In order to deploy a computation you will need to construct a computation manifest file. This file is a small JSON file that the concord CLI will use to schedule a task within the framework. Here is an example of a manifest file:

{
  "zookeeper_hosts": "localhost:2181",
  "zookeeper_path": "/concord",
  "executable_arguments": ["word_counter.rb"],
  "executable_name": "runner.bash",
  "compress_files": ["word_counter.rb", "runner.bash"],
  "computation_name": "word-counter",
  "environment_variables": [
    "GLOG_v=2"
  ],
  "mem": 1024,
  "cpus": 1.0
}

Note that this manifest contains metadata such as the hosts comprising our Zookeeper quorum as well as project-specific information, like the files to include in the tarball sent to the cluster and the file to be executed.

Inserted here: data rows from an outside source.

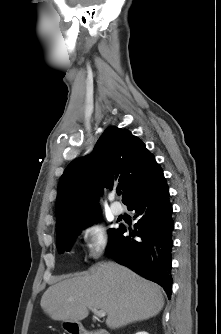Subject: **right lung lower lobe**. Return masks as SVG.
<instances>
[{"label":"right lung lower lobe","instance_id":"right-lung-lower-lobe-1","mask_svg":"<svg viewBox=\"0 0 221 334\" xmlns=\"http://www.w3.org/2000/svg\"><path fill=\"white\" fill-rule=\"evenodd\" d=\"M139 220L129 236L121 226L107 253L117 263L125 265L141 276L158 283L168 298L172 291V204L163 174L148 188L137 194L127 204ZM136 236L137 238H131Z\"/></svg>","mask_w":221,"mask_h":334}]
</instances>
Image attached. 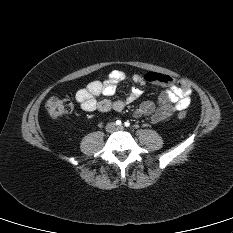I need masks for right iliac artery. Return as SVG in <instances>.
I'll list each match as a JSON object with an SVG mask.
<instances>
[{"mask_svg": "<svg viewBox=\"0 0 233 233\" xmlns=\"http://www.w3.org/2000/svg\"><path fill=\"white\" fill-rule=\"evenodd\" d=\"M121 124H122L121 120L116 121V125H121Z\"/></svg>", "mask_w": 233, "mask_h": 233, "instance_id": "obj_1", "label": "right iliac artery"}]
</instances>
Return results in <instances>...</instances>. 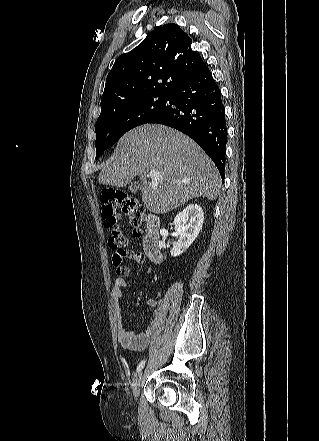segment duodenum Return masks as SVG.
I'll use <instances>...</instances> for the list:
<instances>
[{
  "label": "duodenum",
  "mask_w": 319,
  "mask_h": 441,
  "mask_svg": "<svg viewBox=\"0 0 319 441\" xmlns=\"http://www.w3.org/2000/svg\"><path fill=\"white\" fill-rule=\"evenodd\" d=\"M160 221L156 215L147 216V231L143 241V248L146 256L153 262L162 261L163 255L159 247L160 243Z\"/></svg>",
  "instance_id": "duodenum-1"
}]
</instances>
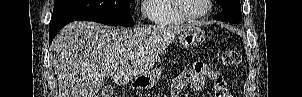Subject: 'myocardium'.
<instances>
[{"label": "myocardium", "instance_id": "obj_1", "mask_svg": "<svg viewBox=\"0 0 302 97\" xmlns=\"http://www.w3.org/2000/svg\"><path fill=\"white\" fill-rule=\"evenodd\" d=\"M173 5H174V9L176 10V12L186 21H197L200 20L202 18H204L205 16H207L211 9H212V1L211 0H205V10L198 14V15H189L187 13H185L181 7L180 4V0H173Z\"/></svg>", "mask_w": 302, "mask_h": 97}]
</instances>
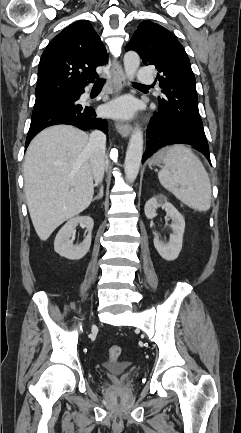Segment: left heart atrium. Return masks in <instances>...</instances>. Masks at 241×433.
Returning a JSON list of instances; mask_svg holds the SVG:
<instances>
[{
    "label": "left heart atrium",
    "mask_w": 241,
    "mask_h": 433,
    "mask_svg": "<svg viewBox=\"0 0 241 433\" xmlns=\"http://www.w3.org/2000/svg\"><path fill=\"white\" fill-rule=\"evenodd\" d=\"M134 111V104L129 98H120L108 105L109 114L117 117H128Z\"/></svg>",
    "instance_id": "39dd6f15"
}]
</instances>
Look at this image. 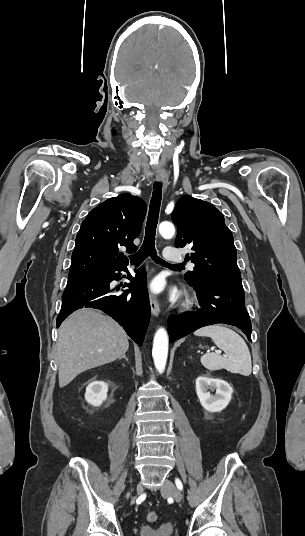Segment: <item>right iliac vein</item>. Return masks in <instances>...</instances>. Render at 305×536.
<instances>
[{"label": "right iliac vein", "instance_id": "1", "mask_svg": "<svg viewBox=\"0 0 305 536\" xmlns=\"http://www.w3.org/2000/svg\"><path fill=\"white\" fill-rule=\"evenodd\" d=\"M136 492H137V494H140V493L142 492V486H141L140 483H138V484L136 485Z\"/></svg>", "mask_w": 305, "mask_h": 536}]
</instances>
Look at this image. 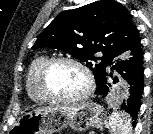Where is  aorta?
<instances>
[{
    "mask_svg": "<svg viewBox=\"0 0 153 134\" xmlns=\"http://www.w3.org/2000/svg\"><path fill=\"white\" fill-rule=\"evenodd\" d=\"M119 99V95L116 97V100H118Z\"/></svg>",
    "mask_w": 153,
    "mask_h": 134,
    "instance_id": "1",
    "label": "aorta"
}]
</instances>
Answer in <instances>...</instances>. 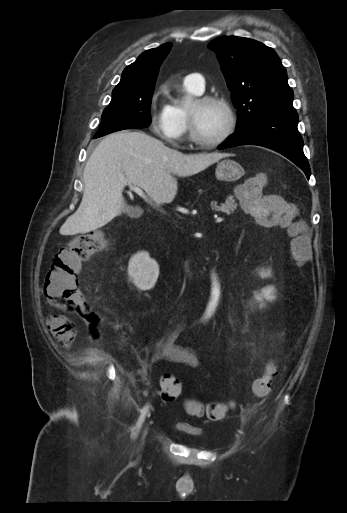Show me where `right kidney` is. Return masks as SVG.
<instances>
[{"instance_id":"ca27d5eb","label":"right kidney","mask_w":347,"mask_h":513,"mask_svg":"<svg viewBox=\"0 0 347 513\" xmlns=\"http://www.w3.org/2000/svg\"><path fill=\"white\" fill-rule=\"evenodd\" d=\"M128 275L140 290H149L155 286L159 275V266L147 252L132 257L128 265Z\"/></svg>"}]
</instances>
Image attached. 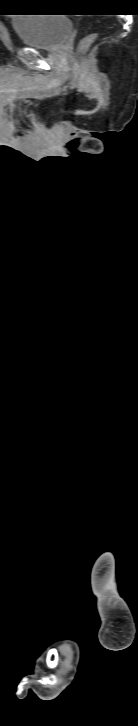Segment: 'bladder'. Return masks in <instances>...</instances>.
Segmentation results:
<instances>
[{
	"mask_svg": "<svg viewBox=\"0 0 138 726\" xmlns=\"http://www.w3.org/2000/svg\"><path fill=\"white\" fill-rule=\"evenodd\" d=\"M11 23L21 43L37 49L58 48L72 30L71 20L63 14H20Z\"/></svg>",
	"mask_w": 138,
	"mask_h": 726,
	"instance_id": "31cf9c89",
	"label": "bladder"
}]
</instances>
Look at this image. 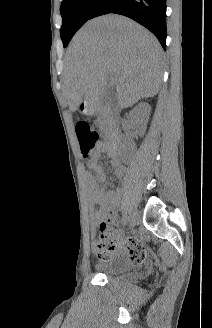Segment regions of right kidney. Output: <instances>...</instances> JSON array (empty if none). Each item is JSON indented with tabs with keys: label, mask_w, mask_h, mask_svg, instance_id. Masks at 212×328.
Returning a JSON list of instances; mask_svg holds the SVG:
<instances>
[{
	"label": "right kidney",
	"mask_w": 212,
	"mask_h": 328,
	"mask_svg": "<svg viewBox=\"0 0 212 328\" xmlns=\"http://www.w3.org/2000/svg\"><path fill=\"white\" fill-rule=\"evenodd\" d=\"M151 112V106L146 102H141L129 113V120L136 131L143 135Z\"/></svg>",
	"instance_id": "obj_1"
}]
</instances>
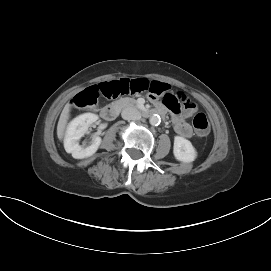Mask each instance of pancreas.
Segmentation results:
<instances>
[{
  "mask_svg": "<svg viewBox=\"0 0 271 271\" xmlns=\"http://www.w3.org/2000/svg\"><path fill=\"white\" fill-rule=\"evenodd\" d=\"M117 103L121 104L123 107H126L129 105H134L136 101L134 99L123 98L118 100Z\"/></svg>",
  "mask_w": 271,
  "mask_h": 271,
  "instance_id": "1",
  "label": "pancreas"
}]
</instances>
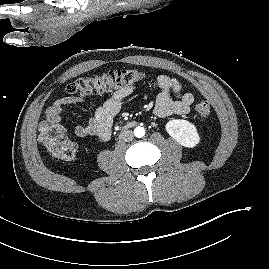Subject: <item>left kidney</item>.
<instances>
[{
    "instance_id": "left-kidney-1",
    "label": "left kidney",
    "mask_w": 269,
    "mask_h": 269,
    "mask_svg": "<svg viewBox=\"0 0 269 269\" xmlns=\"http://www.w3.org/2000/svg\"><path fill=\"white\" fill-rule=\"evenodd\" d=\"M165 127L167 133L184 147L193 148L200 142L195 125L187 120H170Z\"/></svg>"
}]
</instances>
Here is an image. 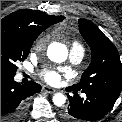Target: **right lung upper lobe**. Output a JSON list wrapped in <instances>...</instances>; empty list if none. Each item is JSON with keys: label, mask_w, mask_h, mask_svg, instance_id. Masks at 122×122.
I'll list each match as a JSON object with an SVG mask.
<instances>
[{"label": "right lung upper lobe", "mask_w": 122, "mask_h": 122, "mask_svg": "<svg viewBox=\"0 0 122 122\" xmlns=\"http://www.w3.org/2000/svg\"><path fill=\"white\" fill-rule=\"evenodd\" d=\"M64 19V16L47 15L39 10L21 9L1 20V33L36 40L47 27Z\"/></svg>", "instance_id": "right-lung-upper-lobe-1"}]
</instances>
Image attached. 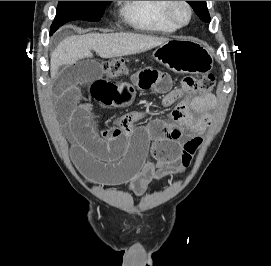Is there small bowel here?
<instances>
[{"label":"small bowel","instance_id":"obj_1","mask_svg":"<svg viewBox=\"0 0 271 266\" xmlns=\"http://www.w3.org/2000/svg\"><path fill=\"white\" fill-rule=\"evenodd\" d=\"M130 79L112 82L94 60L60 65L55 69V110L69 127L73 163L88 181L127 184L131 192L142 195L152 181L182 172L181 139L201 133L210 124L209 110L215 97H190L180 89H171L170 76L150 65L138 68ZM83 86L94 101L113 107L129 105L136 88L164 93L162 105H175L171 121L153 120L136 128L135 123L144 115L132 112L116 119L111 127L98 130L91 121V104L81 102Z\"/></svg>","mask_w":271,"mask_h":266}]
</instances>
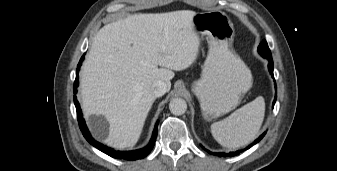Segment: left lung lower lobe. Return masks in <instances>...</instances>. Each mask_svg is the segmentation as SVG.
I'll use <instances>...</instances> for the list:
<instances>
[{
    "mask_svg": "<svg viewBox=\"0 0 337 171\" xmlns=\"http://www.w3.org/2000/svg\"><path fill=\"white\" fill-rule=\"evenodd\" d=\"M265 58H267L268 59V61H269V65H268V67H269V71L270 72H273V60H272V57H265ZM273 76V75H272ZM273 78H274V76H273ZM275 89H276V86H275ZM276 98H277V96L275 95V99H274V101H273V106H274V104H275V102H276ZM266 134V132H264L262 135H260L259 136V138L258 139H256L252 144H250L248 147H246L245 149H249L250 147H252L253 145H255L256 143H258L263 137H264V135ZM207 152H209L210 154H214V155H218L219 157H221V156H230V157H232V156H235V155H238L240 152H241V150H238V151H236V152H230L229 154H226V153H211L210 151H208V150H206Z\"/></svg>",
    "mask_w": 337,
    "mask_h": 171,
    "instance_id": "0a47b994",
    "label": "left lung lower lobe"
}]
</instances>
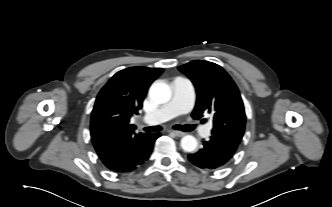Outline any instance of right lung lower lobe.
<instances>
[{
	"label": "right lung lower lobe",
	"instance_id": "right-lung-lower-lobe-1",
	"mask_svg": "<svg viewBox=\"0 0 332 207\" xmlns=\"http://www.w3.org/2000/svg\"><path fill=\"white\" fill-rule=\"evenodd\" d=\"M160 134H148L137 142L129 154L121 159L103 161L104 165L117 173L131 172L142 165L150 156L155 140Z\"/></svg>",
	"mask_w": 332,
	"mask_h": 207
}]
</instances>
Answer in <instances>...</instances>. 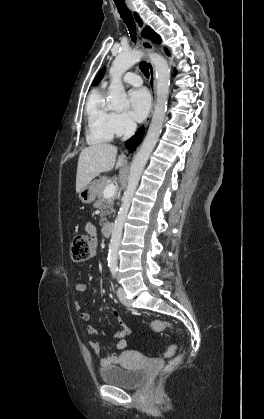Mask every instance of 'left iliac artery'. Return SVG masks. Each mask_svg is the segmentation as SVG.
<instances>
[{"label":"left iliac artery","mask_w":264,"mask_h":419,"mask_svg":"<svg viewBox=\"0 0 264 419\" xmlns=\"http://www.w3.org/2000/svg\"><path fill=\"white\" fill-rule=\"evenodd\" d=\"M111 271H112V275L115 276L117 272V268L113 267L111 268Z\"/></svg>","instance_id":"obj_1"}]
</instances>
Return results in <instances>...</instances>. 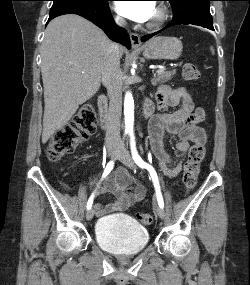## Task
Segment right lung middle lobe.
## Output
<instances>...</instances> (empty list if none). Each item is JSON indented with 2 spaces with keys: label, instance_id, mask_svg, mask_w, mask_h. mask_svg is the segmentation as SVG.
I'll use <instances>...</instances> for the list:
<instances>
[{
  "label": "right lung middle lobe",
  "instance_id": "right-lung-middle-lobe-1",
  "mask_svg": "<svg viewBox=\"0 0 250 285\" xmlns=\"http://www.w3.org/2000/svg\"><path fill=\"white\" fill-rule=\"evenodd\" d=\"M50 16H55L70 10L87 9L98 10L103 8L109 0H52Z\"/></svg>",
  "mask_w": 250,
  "mask_h": 285
}]
</instances>
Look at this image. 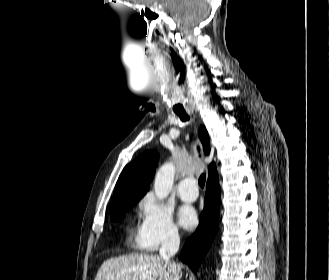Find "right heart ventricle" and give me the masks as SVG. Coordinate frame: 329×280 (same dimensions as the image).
<instances>
[{
	"label": "right heart ventricle",
	"instance_id": "1",
	"mask_svg": "<svg viewBox=\"0 0 329 280\" xmlns=\"http://www.w3.org/2000/svg\"><path fill=\"white\" fill-rule=\"evenodd\" d=\"M130 240H133L137 246L143 247L140 240H139L138 234H131L130 235Z\"/></svg>",
	"mask_w": 329,
	"mask_h": 280
}]
</instances>
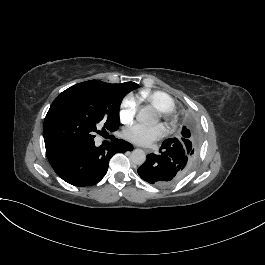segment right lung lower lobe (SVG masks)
I'll use <instances>...</instances> for the list:
<instances>
[{
    "label": "right lung lower lobe",
    "mask_w": 265,
    "mask_h": 265,
    "mask_svg": "<svg viewBox=\"0 0 265 265\" xmlns=\"http://www.w3.org/2000/svg\"><path fill=\"white\" fill-rule=\"evenodd\" d=\"M131 150L132 144L117 138L107 148L96 147L90 139L60 144L46 150V154L54 171L64 181L74 186H89L105 176L115 153Z\"/></svg>",
    "instance_id": "obj_1"
}]
</instances>
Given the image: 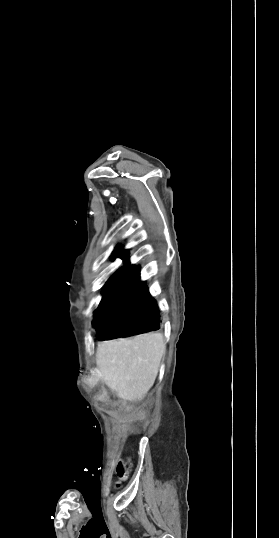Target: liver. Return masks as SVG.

runner.bash is the point of execution for most computations. Since the framework will simply attempt to fork and exec the given executable, it is necessary for computations written in any non compiled language to be launched from a runner script. The runner script also gives the developer a chance to install computation dependences before the computation is actually launched. Here is an example:

#!/bin/bash --login

echo "Directory: $(pwd)"
gem2.0 install concord-ruby
exec ruby2.0 "$@"

For more information on the Concord CLI, including a complete list of valid parameters for the JSON manifest, look at our CLI documentation.

Deploy Your Computation

Now you’re ready to deploy your computation to your cluster! Simply run the following command to deploy your computations and see it running on Mesos dashboard:

You must be in the root directory of the getting-started project

vagrant@vagrant-ubuntu-trusty-64:~$ cd /vagrant/rb
vagrant@vagrant-ubuntu-trusty-64:/vagrant/rb$ concord deploy word_counter.json
vagrant@vagrant-ubuntu-trusty-64:/vagrant/rb$ concord deploy sentence_splitter.json
vagrant@vagrant-ubuntu-trusty-64:/vagrant/rb$ concord deploy sentence_generator.json

You should now be able to navigate to the Mesos web UI by going to http://localhost:5050

mesoscomps

To verify that the computation is counting words as expected, click the link titled Sandbox on the WordCounter computation, then stderr to see the computations output. You should see something like this:

INFO:2015-10-12 17:22:34,143 computation.py:261] About to serve computation and service INFO:2015-10-12 17:22:34,143 computation.py:282] Starting python service port: 31003 INFO:2015-10-12 17:22:34,143 computation.py:285] registering with framework at: 127.0.0.1:31002 INFO:2015-10-12 17:22:34,143 computation.py:209] Getting client metadata INFO:2015-10-12 17:22:34,143 computation.py:220] Got metadata: ComputationMetadata(istreams=[StreamMetadata(name='words', grouping=1)], proxyEndpoint=None, ostreams=[], name='word-counter', taskId=None) INFO:2015-10-12 17:22:34,190 word_counter.py:15] Counter initialized INFO:2015-10-12 17:22:36,247 word_counter.py:28] {'fiz': 206, 'bar': 185, 'foo': 198, 'baz': 216, 'buzz': 219} INFO:2015-10-12 17:22:41,253 word_counter.py:28] {'fiz': 400, 'bar': 393, 'foo': 426, 'baz': 415, 'buzz': 414} INFO:2015-10-12 17:22:46,249 word_counter.py:28] {'fiz': 600, 'bar': 603, 'foo': 630, 'baz': 608, 'buzz': 631} INFO:2015-10-12 17:22:51,247 word_counter.py:28] {'fiz': 824, 'bar': 805, 'foo': 824, 'baz': 818, 'buzz': 825} INFO:2015-10-12 17:22:56,240 word_counter.py:28] {'fiz': 1022, 'bar': 1019, 'foo': 1038, 'baz': 1001, 'buzz': 1040} INFO:2015-10-12 17:23:01,231 word_counter.py:28] {'fiz': 1236, 'bar': 1233, 'foo': 1239, 'baz': 1204, 'buzz': 1232}

Heads Up..
If you do not see computation output in the stderr logs, navigate to the folder next to the stderr link. Any computation logs should be in a file ending in '.log'.